Quand ils ne sont pas remerciés de leurs services comme ce fut le cas pour plusieurs critiques de cinéma, notamment le légendaire Andrew Sarris, leur liberté d'expression est mise à rude épreuve par des intérêts qui sont de plus en plus financiers ou commerciaux et de moins en moins artistiques.

Cela dit, les critiques ne sont pas des papes tout puissants et uniques détenteurs du monopole de la vérité. Ils peuvent se tromper. Ils peuvent errer ou avoir des goûts, des préférences ou des attentes  qui vont à contre-courant du consensus collectif ou même du gros bon sens. Là n'est pas la question. La vraie question c'est que leur indépendance d'esprit, leur liberté d'expression et leur subjectivité honnête doivent à tout prix être préservées. Sinon on bascule dans l'unanimisme mortifère, dans la complaisance molle et métastasée, et éventuellement dans le poison d'une pensée unique qui, en tuant la diversité d'opinion et le débat d'idées, finit aussi par tuer la musique.
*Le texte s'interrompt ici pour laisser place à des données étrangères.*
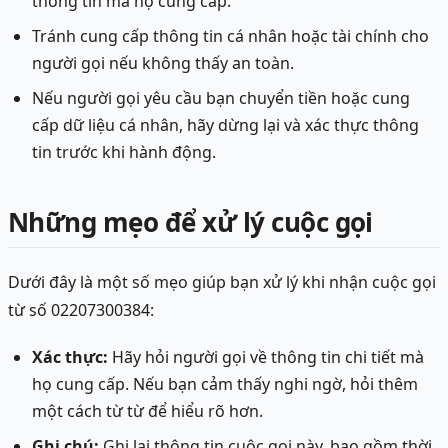
thông tin mà họ cung cấp.
Tránh cung cấp thông tin cá nhân hoặc tài chính cho
người gọi nếu không thấy an toàn.
Nếu người gọi yêu cầu bạn chuyển tiền hoặc cung
cấp dữ liệu cá nhân, hãy dừng lại và xác thực thông
tin trước khi hành động.
Những mẹo để xử lý cuộc gọi
Dưới đây là một số mẹo giúp bạn xử lý khi nhận cuộc gọi
từ số 02207300384:
Xác thực:
Hãy hỏi người gọi về thông tin chi tiết mà
họ cung cấp. Nếu bạn cảm thấy nghi ngờ, hỏi thêm
một cách từ từ để hiểu rõ hơn.
Ghi chú:
Ghi lại thông tin cuộc gọi này, bao gồm thời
Je n'ai jamais entendu l'orchestre de Cleveland sous la direction de Franz Welser-Möst. Mais j'ai lu quelques critiques signées par Zachary Lewis. Elles étaient toutes plus favorables les unes que les autres. Cela me porte à croire que même si Rosenberg a perdu sa cause, il n'est pas le plus grand perdant de cette histoire.